An underworld at war - spivs deserters, racketeers and civilians in the second world war by Donald Thomas ISBN 0-7197-5732-1
This is a fascinating book - if a little over long about crime in the UK in World War 2. While there was undoubtedly a lot of sacrifices made by many people, other saw the war as an opportunity or reason to turn to crime.
Theft and fraud make up the biggest amount of crime - be it stealing or forging ration books, whole lorry loads of supplies disappearing or fraudulent claims for work or wages.
It is informative to find out how the Government tried to counter crime and how some relatively trivial matters were punished harshly while some more serious ones
Often the stories are almost incredible. In 1941 a Liverpool ship repairer cheated the Government out of £20 million (at today's prices).

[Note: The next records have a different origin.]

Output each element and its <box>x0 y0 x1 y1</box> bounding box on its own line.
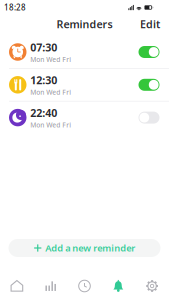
staticText: Mon Wed Fri <box>30 121 71 130</box>
staticText: Mon Wed Fri <box>30 88 71 97</box>
staticText: Edit <box>140 17 160 31</box>
button[interactable]: Home <box>0 273 34 299</box>
button[interactable]: Statistics <box>34 273 68 299</box>
staticText: Add a new reminder <box>45 242 135 254</box>
staticText: 07:30 <box>30 40 57 54</box>
button[interactable]: History <box>68 273 101 299</box>
staticText: Mon Wed Fri <box>30 55 71 64</box>
button[interactable]: Settings <box>135 273 169 299</box>
button[interactable]: 07:30 <box>0 36 169 68</box>
staticText: Reminders <box>56 17 112 31</box>
button[interactable]: 22:40 <box>0 102 169 134</box>
button[interactable]: Reminders <box>101 273 135 299</box>
button[interactable]: Edit <box>131 13 169 35</box>
button[interactable]: 12:30 <box>0 69 169 101</box>
staticText: 18:28 <box>4 2 26 13</box>
staticText: 22:40 <box>30 106 57 120</box>
button[interactable]: Add a new reminder <box>8 239 160 257</box>
staticText: 12:30 <box>30 73 57 87</box>
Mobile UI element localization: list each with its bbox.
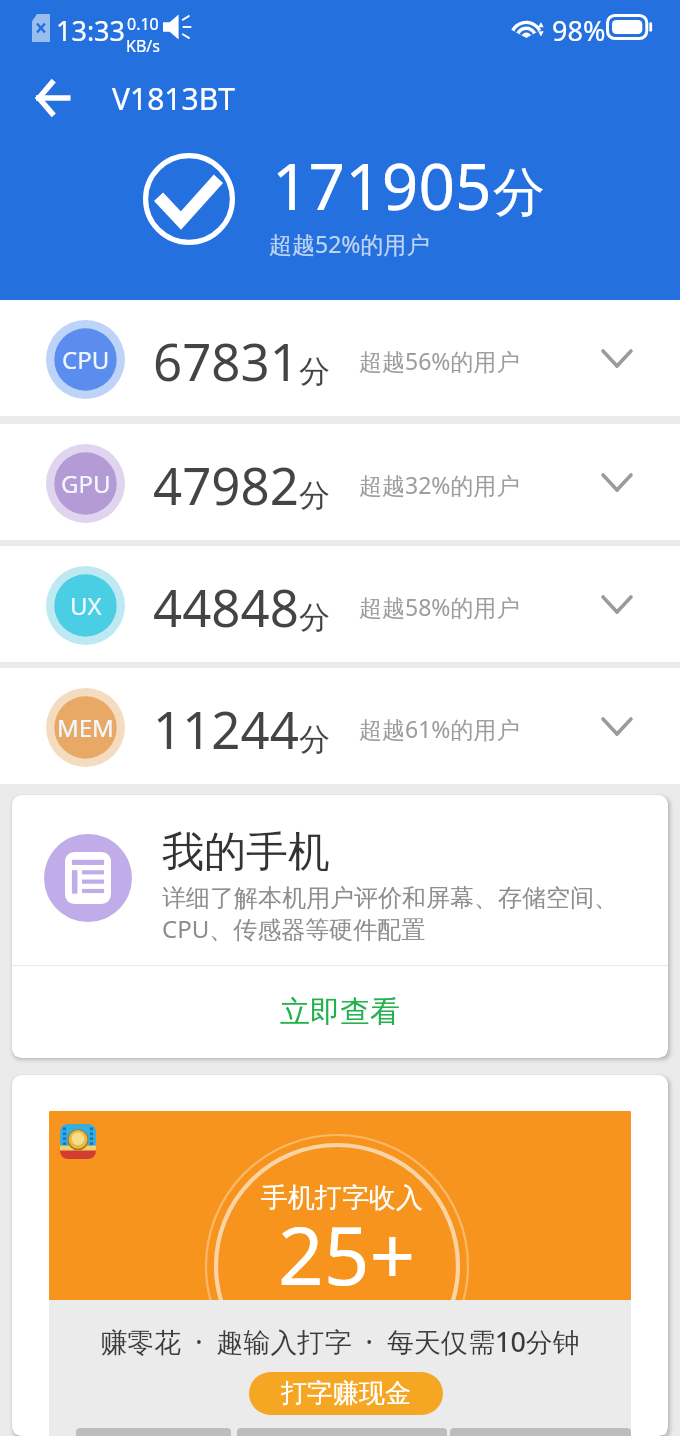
staticText: 超越61%的用户: [359, 713, 520, 744]
staticText: GPU: [61, 467, 111, 500]
button[interactable]: 手机打字收入: [12, 1075, 668, 1436]
staticText: 手机打字收入: [261, 1181, 423, 1215]
staticText: 0.10: [127, 13, 159, 35]
staticText: KB/s: [126, 35, 160, 57]
staticText: MEM: [57, 711, 114, 744]
staticText: 13:33: [56, 12, 126, 49]
staticText: 超越52%的用户: [269, 228, 430, 259]
staticText: UX: [70, 589, 102, 622]
staticText: 打字赚现金: [281, 1377, 411, 1410]
staticText: 赚零花 · 趣输入打字 · 每天仅需10分钟: [100, 1323, 580, 1360]
staticText: 分: [299, 720, 330, 759]
staticText: V1813BT: [112, 78, 235, 119]
staticText: 我的手机: [162, 826, 330, 879]
button[interactable]: 立即查看: [12, 966, 668, 1058]
button[interactable]: 打字赚现金: [249, 1372, 443, 1415]
staticText: 67831: [153, 326, 299, 395]
staticText: 分: [299, 476, 330, 515]
staticText: 立即查看: [280, 993, 400, 1031]
button[interactable]: GPU: [0, 424, 680, 540]
staticText: 超越56%的用户: [359, 345, 520, 376]
staticText: 超越58%的用户: [359, 591, 520, 622]
button[interactable]: UX: [0, 546, 680, 662]
button[interactable]: Back: [14, 59, 92, 137]
staticText: 98%: [552, 12, 606, 49]
button[interactable]: MEM: [0, 668, 680, 784]
staticText: 超越32%的用户: [359, 469, 520, 500]
staticText: 44848: [153, 572, 299, 641]
staticText: 分: [299, 352, 330, 391]
staticText: 详细了解本机用户评价和屏幕、存储空间、 CPU、传感器等硬件配置: [162, 883, 618, 945]
staticText: 分: [299, 598, 330, 637]
staticText: 11244: [153, 694, 299, 763]
staticText: 47982: [153, 450, 299, 519]
staticText: CPU: [62, 343, 110, 376]
staticText: 25+: [278, 1199, 416, 1300]
staticText: 分: [493, 160, 545, 226]
button[interactable]: CPU: [0, 300, 680, 416]
staticText: 171905: [272, 142, 492, 229]
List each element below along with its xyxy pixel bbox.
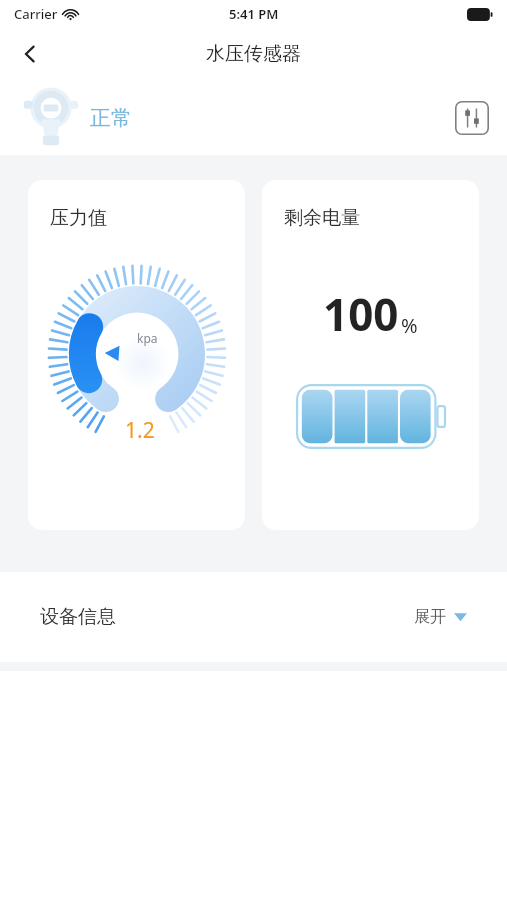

Soliders and others would steal equipment needed for the war effort.
Of course these are just the records of the crimes that were recorded, no doubt there were many more that weren't recorded.
Private Walker from the TV series Dads Army is most peoples idea of a spiv - before that there was Arthur English (are you being served) and Sid Field and a host of others who played to audiences who new spivs not just from 6 years of war but the years of rationing the continued after 1945. This book shines a light on those that make Walker look like a boy scout.
After a while the accounts seems to blur and a few more statistics and a few less examples would have been a good idea, however for a topic that has been overlooked, it is a good read.